Quote of the Day, March 2015
On reading the summary of the “SGR Repeal and Medicare Provider Payment Modernization Act,” you will see that MIPS places a tremendous administrative burden on health care professionals in a health care system that is already overwhelmingly overburdened with administrative excesses. The only way to escape this additional burden is to participate in Alternative Payment Models (APMs) which, in themselves, create further significant administrative burdens (ACOs, PCMHs, etc.). MIPS is an administrative nightmare.
Under the MIPS payment system, eligible professionals with higher scores will receive positive payment adjustments (and may be eligible for an additional incentive payment). We have observed repeatedly how such systems are gamed in order to receive these extra payments. The problem is that those who do not game the system, and especially those with practice situations and patient populations that make it very difficult to score higher points, will almost automatically receive performance scores below the threshold since their performances will be compared with the gamers. This will result in negative payment adjustments – reducing payments by up to nine percent.
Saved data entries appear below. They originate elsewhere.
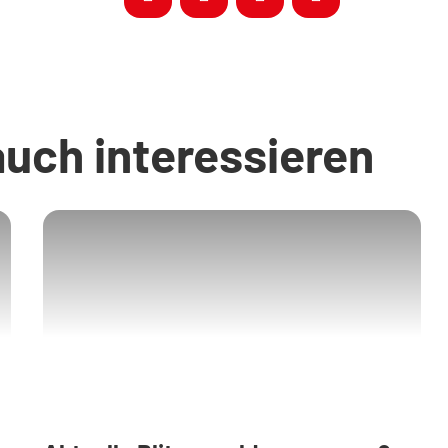
auch interessieren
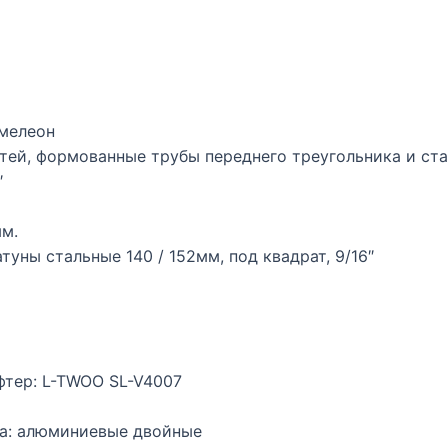
амелеон
стей, формованные трубы переднего треугольника и ста
″
мм.
туны стальные 140 / 152мм, под квадрат, 9/16″
фтер: L-TWOO SL-V4007
да: алюминиевые двойные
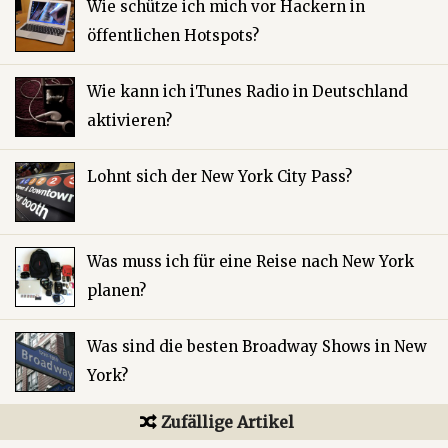
Wie schütze ich mich vor Hackern in
öffentlichen Hotspots?
Wie kann ich iTunes Radio in Deutschland
aktivieren?
Lohnt sich der New York City Pass?
Was muss ich für eine Reise nach New York
planen?
Was sind die besten Broadway Shows in New
York?
Zufällige Artikel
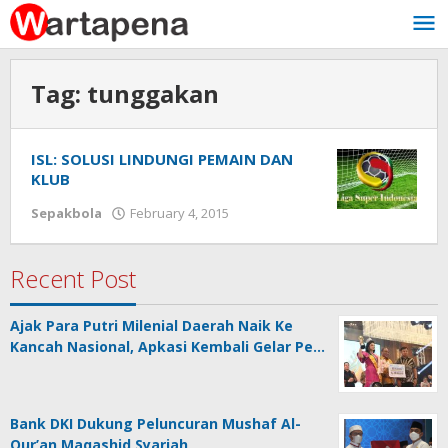
Skip
to
content
Tag:
tunggakan
ISL: SOLUSI LINDUNGI PEMAIN DAN
KLUB
Sepakbola
February 4, 2015
by
Wawan
Tunggul
Alam
Recent Post
Ajak Para Putri Milenial Daerah Naik Ke
Kancah Nasional, Apkasi Kembali Gelar Pe…
Bank DKI Dukung Peluncuran Mushaf Al-
Qur’an Maqashid Syariah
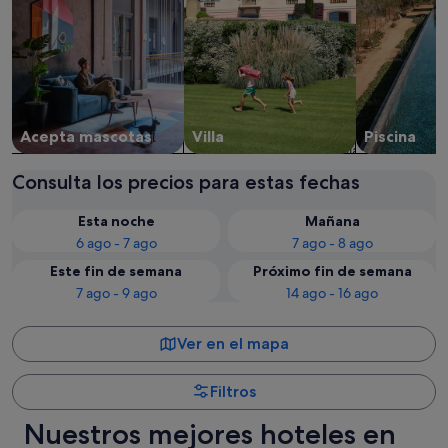
Acepta mascotas
Villa
Piscina
Consulta los precios para estas fechas
Esta noche
Mañana
6 ago - 7 ago
7 ago - 8 ago
Este fin de semana
Próximo fin de semana
7 ago - 9 ago
14 ago - 16 ago
Ver en el mapa
Filtros
Nuestros mejores hoteles en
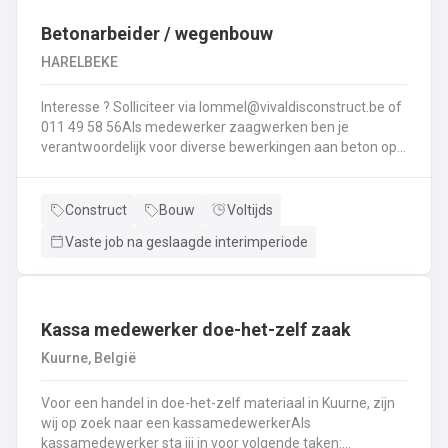
Interesse ? Solliciteer via lommel@ vivaldisconstruct.be of 011 4
Betonarbeider / wegenbouw
HARELBEKE
Interesse ? Solliciteer via lommel@vivaldisconstruct.be of
011 49 58 56Als medewerker zaagwerken ben je
verantwoordelijk voor diverse bewerkingen aan beton op
verschillende locaties doorheen België.Wat behoort er tot
jouw takenpakekt?Uitvoeren van zaag- en
boorwerk.Aanbrengen van voegvullingen.Schuren en
Construct
Bouw
Voltijds
polijsten van beton.Correct en veilig bedienen van
Vaste job na geslaagde interimperiode
machines.Diamantzagen en -boren...
Kassa medewerker doe-het-zelf zaak
Kuurne, België
Voor een handel in doe-het-zelf materiaal in Kuurne, zijn
wij op zoek naar een kassamedewerkerAls
kassamedewerker sta jij in voor volgende taken:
This is serious. And it is being steamrolled through Congress right now! Those who care about the future of Medicare and who do have organizational skills must immediately inform themselves on what is happening here. Then act. You cannot wait to watch the Congressional vote tally on C-Span, perhaps as early as this week (2015). By then it will be a done deal.
By Don McCanne, M.D.
There was a great celebration when Congress agreed to repeal the flawed SGR formula for adjusting Medicare payment rates. Unfortunately, the voices of those of us who were very concerned about its replacement – MIPS – fell on deaf ears. We are now living with the MIPS mess.
To avoid a nine percent penalty in Medicare payments physicians must comply with the administrative hassle described briefly above. Nobody benefits from this; it has not even improved quality – its avowed intent. Those who attempt to qualify for bonus payments are disappointed since the bonuses are funded by the penalties, and most avoid the penalties by accepting the administrative burden since a nine percent penalty is excessively punitive.
The net result is that we have added a greater administrative burden to a system already overwhelmed with very expensive administrative excesses with the reward being merely avoidance of a monetary penalty, without extra funds being appropriated for potential of paltry rewards.
CMS continues to push this program, presumably based on the fiction that it improves value. If they really wanted greater value in health care, they should look at the $600 billion in recoverable administrative waste that we could free up by enacting and implementing a well designed, single payer, improved Medicare for All. Enough with the MIPS mess.